Locality Alignment Improves Vision-Language Models

TL;DR

The paper addresses persistent spatial reasoning errors in vision-language models caused by vision transformers pretrained with image-level supervision. It introduces locality alignment as a light-weight post-training stage, using MaskEmbed to reconstruct masked patch embeddings from a frozen teacher, thereby extracting local semantics without extra annotations. Empirically, locality-aligned backbones improve patch-level locality probes and bolster performance on spatial benchmarks across CLIP- and SigLIP-based backbones, with strong gains for high-resolution ViTs; integrating the MaskEmbed decoder as a vision-language adapter further enhances results. The approach requires minimal compute relative to pretraining and can be applied to off-the-shelf backbones, suggesting a practical pathway to better region-aware representations for open-ended VLMs.

Abstract

Vision language models (VLMs) have seen growing adoption in recent years, but many still struggle with basic spatial reasoning errors. We hypothesize that this is due to VLMs adopting pre-trained vision backbones, specifically vision transformers (ViTs) trained with image-level supervision and minimal inductive biases. Such models may fail to encode the class contents at each position in the image, and our goal is to resolve this with a vision backbone that effectively captures both local and global image semantics. Our main insight is that we do not require new supervision to learn this capability - pre-trained models contain significant knowledge of local semantics that we can extract and use for scalable self-supervision. We propose a new efficient post-training stage for ViTs called locality alignment and a novel fine-tuning procedure called MaskEmbed that uses a masked reconstruction loss to learn semantic contributions for each image patch. We first evaluate locality alignment with a vision-only benchmark, finding that it improves a model's performance at patch-level semantic segmentation, especially for strong backbones trained with image-caption pairs (e.g., CLIP and SigLIP). We then train a series of VLMs with and without locality alignment, and show that locality-aligned backbones improve performance across a range of benchmarks, particularly ones that involve spatial understanding (e.g., RefCOCO, OCID-Ref, TallyQA, VSR, AI2D). Overall, we demonstrate that we can efficiently learn local semantic extraction via a locality alignment stage, and that this procedure benefits VLM training recipes that use off-the-shelf vision backbones.

Figures (14)

• Figure 1: VLM training pipeline with locality alignment. Given a pre-trained vision backbone, we first perform a locality alignment stage using our MaskEmbed procedure (left), and then use the fine-tuned ViT to train a VLM (center). We find that doing so improves VLM performance in multiple benchmarks that involve spatial understanding (right).
• Figure 2: MaskEmbed training diagram.
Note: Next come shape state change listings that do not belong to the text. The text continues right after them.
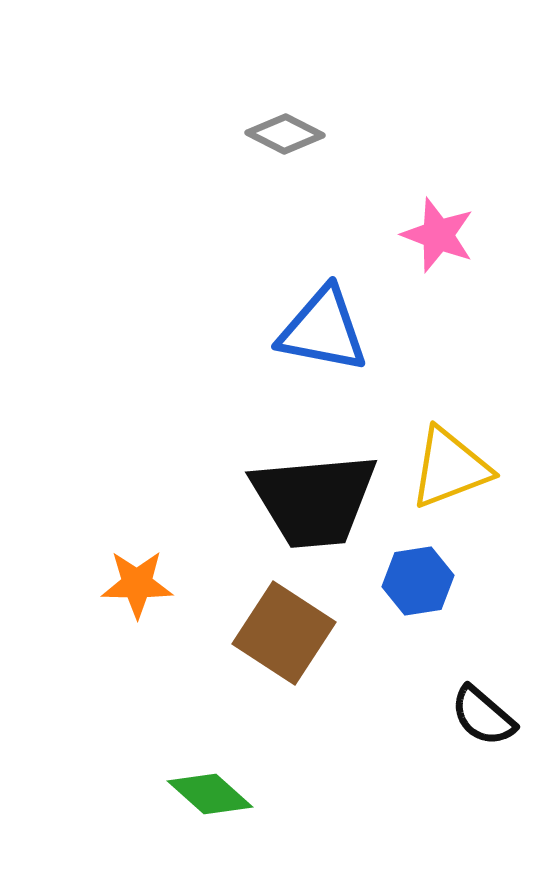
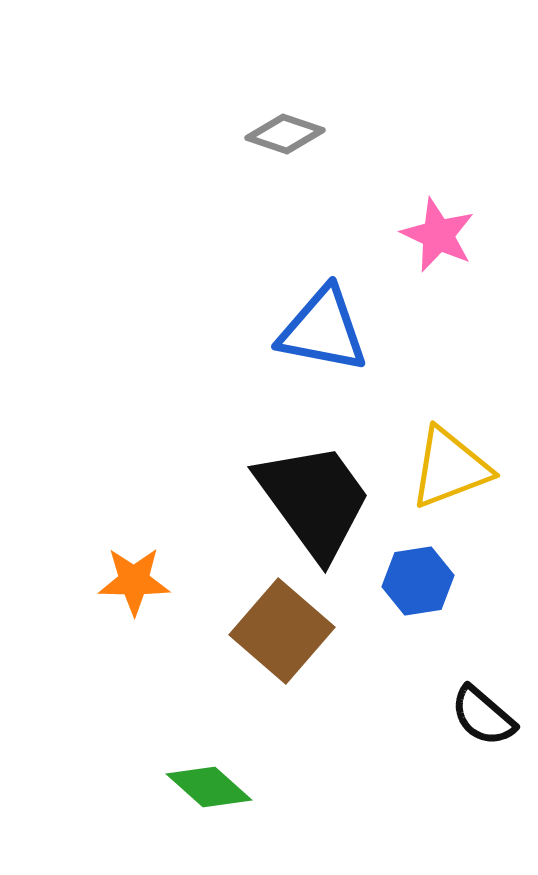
gray diamond: rotated 8 degrees counterclockwise
pink star: rotated 4 degrees clockwise
black trapezoid: rotated 121 degrees counterclockwise
orange star: moved 3 px left, 3 px up
brown square: moved 2 px left, 2 px up; rotated 8 degrees clockwise
green diamond: moved 1 px left, 7 px up
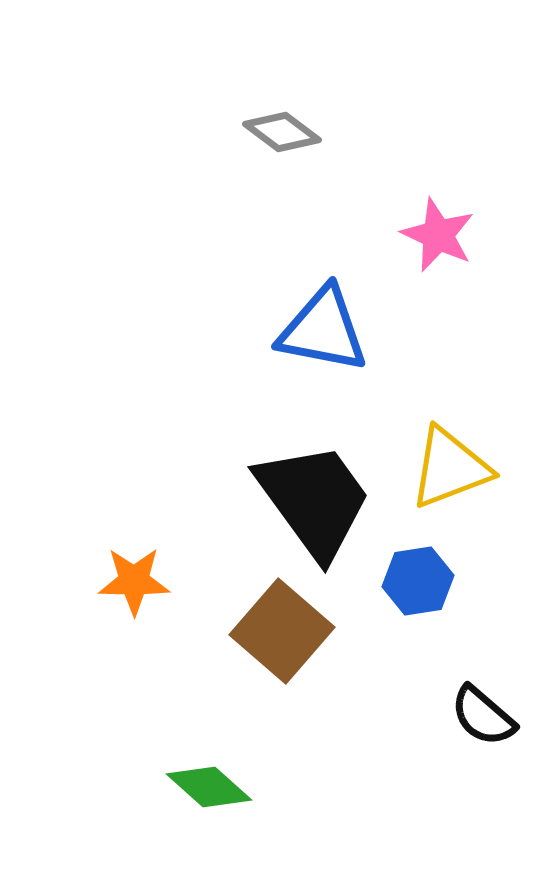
gray diamond: moved 3 px left, 2 px up; rotated 18 degrees clockwise
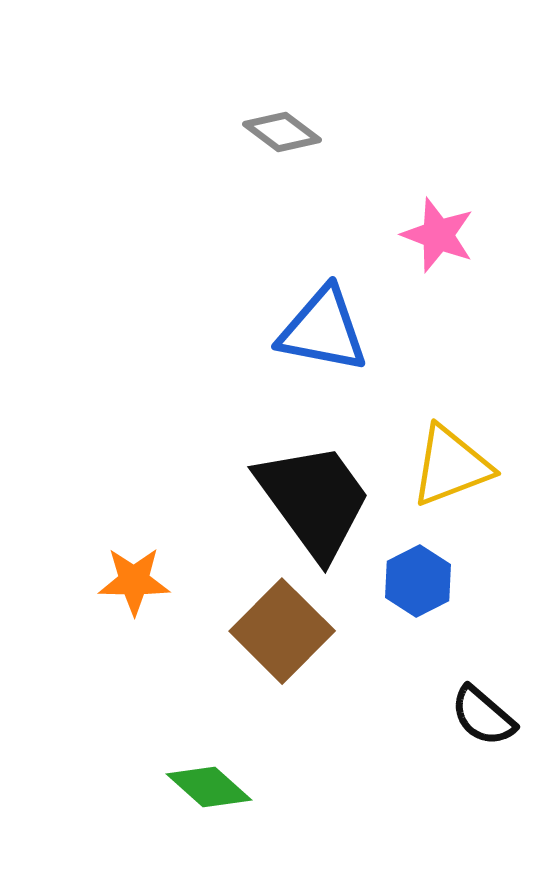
pink star: rotated 4 degrees counterclockwise
yellow triangle: moved 1 px right, 2 px up
blue hexagon: rotated 18 degrees counterclockwise
brown square: rotated 4 degrees clockwise
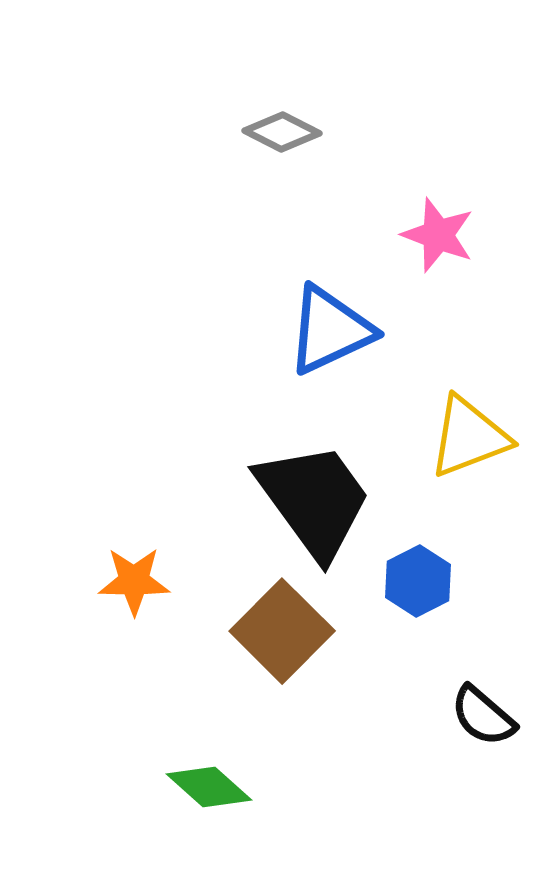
gray diamond: rotated 10 degrees counterclockwise
blue triangle: moved 7 px right; rotated 36 degrees counterclockwise
yellow triangle: moved 18 px right, 29 px up
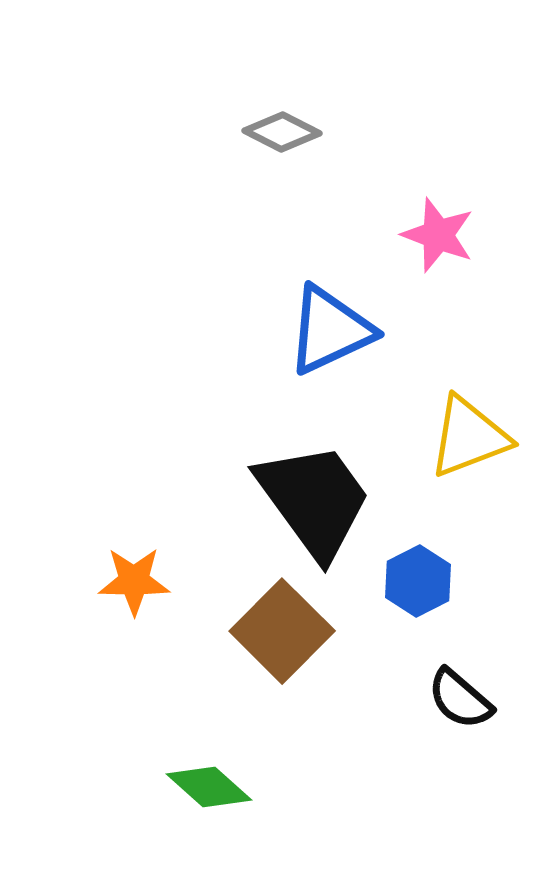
black semicircle: moved 23 px left, 17 px up
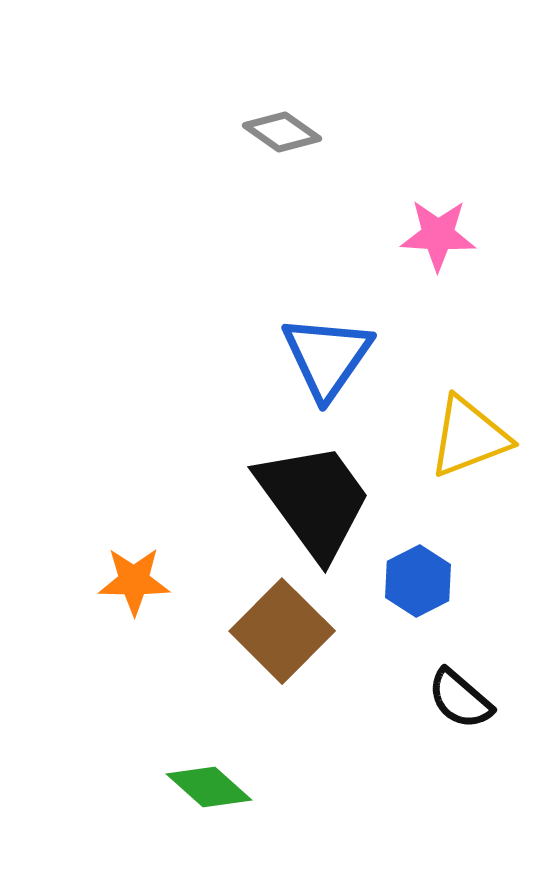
gray diamond: rotated 8 degrees clockwise
pink star: rotated 18 degrees counterclockwise
blue triangle: moved 3 px left, 27 px down; rotated 30 degrees counterclockwise
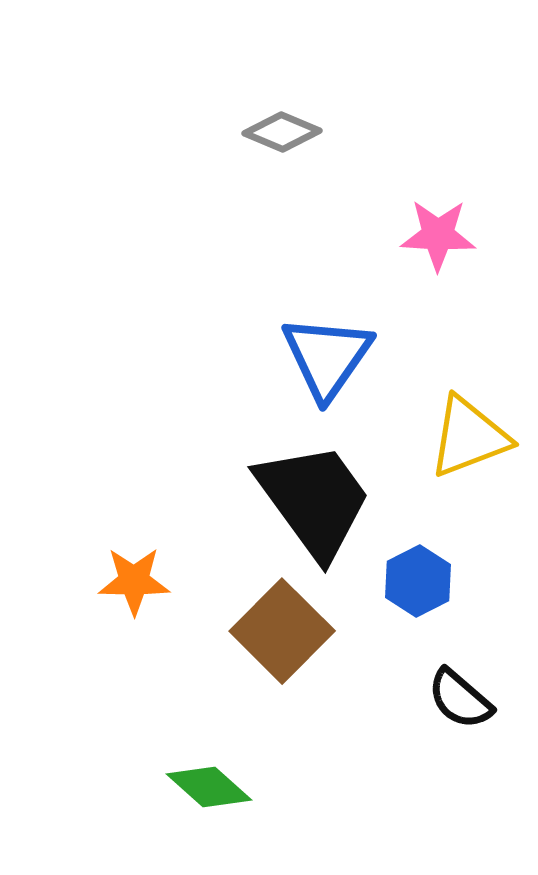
gray diamond: rotated 12 degrees counterclockwise
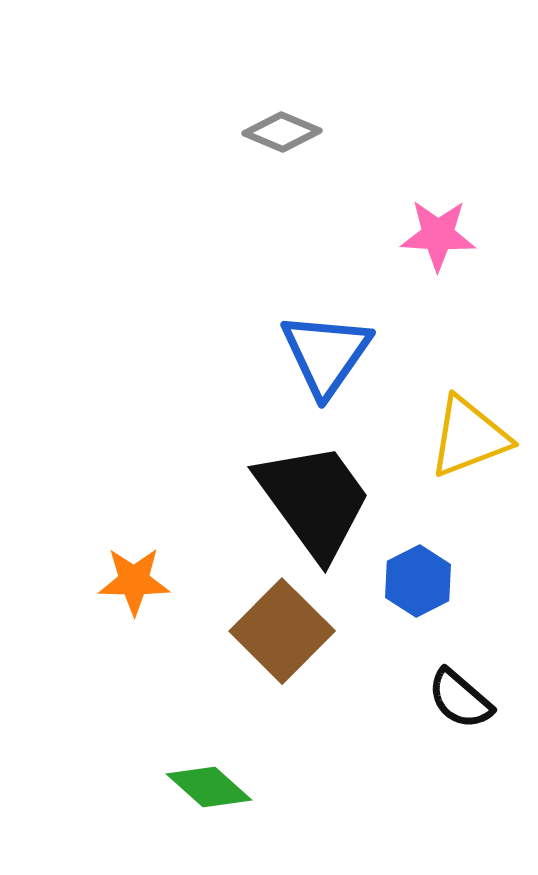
blue triangle: moved 1 px left, 3 px up
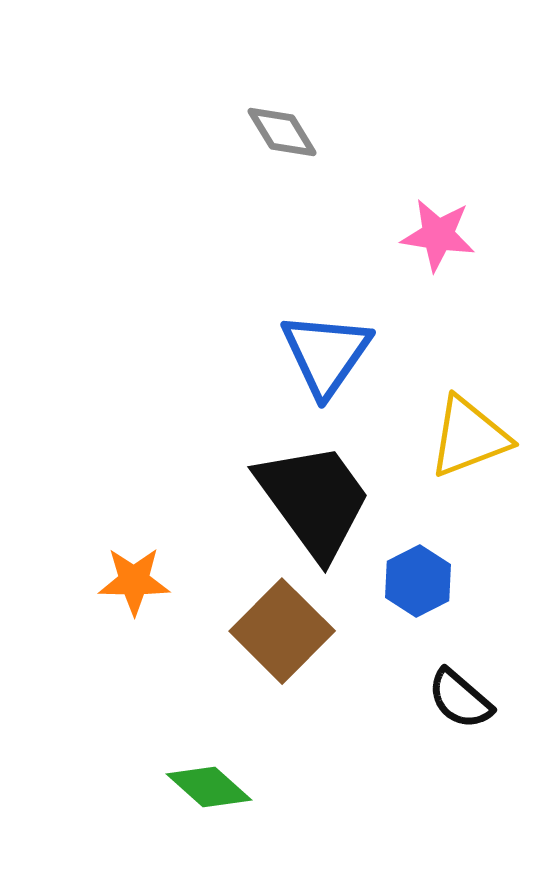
gray diamond: rotated 36 degrees clockwise
pink star: rotated 6 degrees clockwise
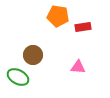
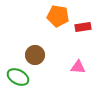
brown circle: moved 2 px right
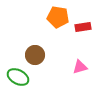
orange pentagon: moved 1 px down
pink triangle: moved 2 px right; rotated 21 degrees counterclockwise
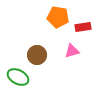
brown circle: moved 2 px right
pink triangle: moved 8 px left, 16 px up
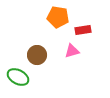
red rectangle: moved 3 px down
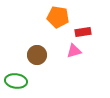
red rectangle: moved 2 px down
pink triangle: moved 2 px right
green ellipse: moved 2 px left, 4 px down; rotated 20 degrees counterclockwise
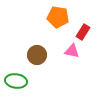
red rectangle: rotated 49 degrees counterclockwise
pink triangle: moved 2 px left; rotated 28 degrees clockwise
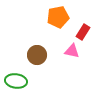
orange pentagon: rotated 20 degrees counterclockwise
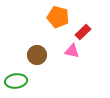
orange pentagon: rotated 25 degrees clockwise
red rectangle: rotated 14 degrees clockwise
green ellipse: rotated 15 degrees counterclockwise
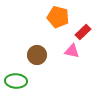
green ellipse: rotated 10 degrees clockwise
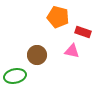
red rectangle: rotated 63 degrees clockwise
green ellipse: moved 1 px left, 5 px up; rotated 15 degrees counterclockwise
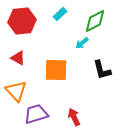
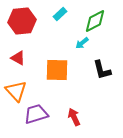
orange square: moved 1 px right
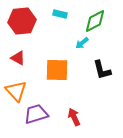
cyan rectangle: rotated 56 degrees clockwise
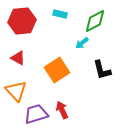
orange square: rotated 35 degrees counterclockwise
red arrow: moved 12 px left, 7 px up
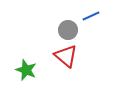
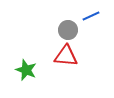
red triangle: rotated 35 degrees counterclockwise
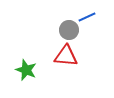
blue line: moved 4 px left, 1 px down
gray circle: moved 1 px right
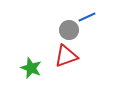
red triangle: rotated 25 degrees counterclockwise
green star: moved 5 px right, 2 px up
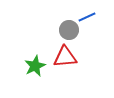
red triangle: moved 1 px left, 1 px down; rotated 15 degrees clockwise
green star: moved 4 px right, 2 px up; rotated 25 degrees clockwise
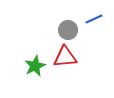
blue line: moved 7 px right, 2 px down
gray circle: moved 1 px left
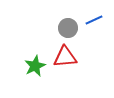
blue line: moved 1 px down
gray circle: moved 2 px up
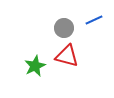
gray circle: moved 4 px left
red triangle: moved 2 px right, 1 px up; rotated 20 degrees clockwise
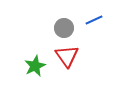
red triangle: rotated 40 degrees clockwise
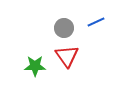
blue line: moved 2 px right, 2 px down
green star: rotated 25 degrees clockwise
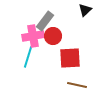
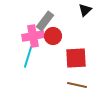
red square: moved 6 px right
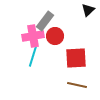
black triangle: moved 3 px right
red circle: moved 2 px right
cyan line: moved 5 px right, 1 px up
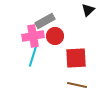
gray rectangle: rotated 24 degrees clockwise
The encoder and decoder jointly reconstruct the pre-trained teacher's masked output, where patches are masked at the embedding layer for the encoder and at the input layer for the teacher.
• Figure 3: Qualitative examples from probing benchmark. We plot predictions for two images using CLIP ViT-L @ 336px before and after locality alignment. The original backbone fails to distinguish where certain objects occur in the image, but the aligned backbone corrects this.
• Figure 4: Probing benchmark results. We find that locality alignment with MaskEmbed improves IN1k classifiers across multiple model scales (left), and improves many models trained with language supervision (right). Interestingly, most models increase both their local and global probing accuracy.
• Figure 5: VLM benchmarking. We plot results across a suite of benchmarks and show controlled comparisons for CLIP (left) and SigLIP (right) with both the Llava-1.5 data mixture (top) and the extended data mixture (bottom). Overall, we achieve better performance in nearly all metrics with locality-aligned backbones. Between the two data mixtures, we find that the larger dataset does not have uniformly better performance and leads to different gains across text comprehension, chart understanding and localization tasks.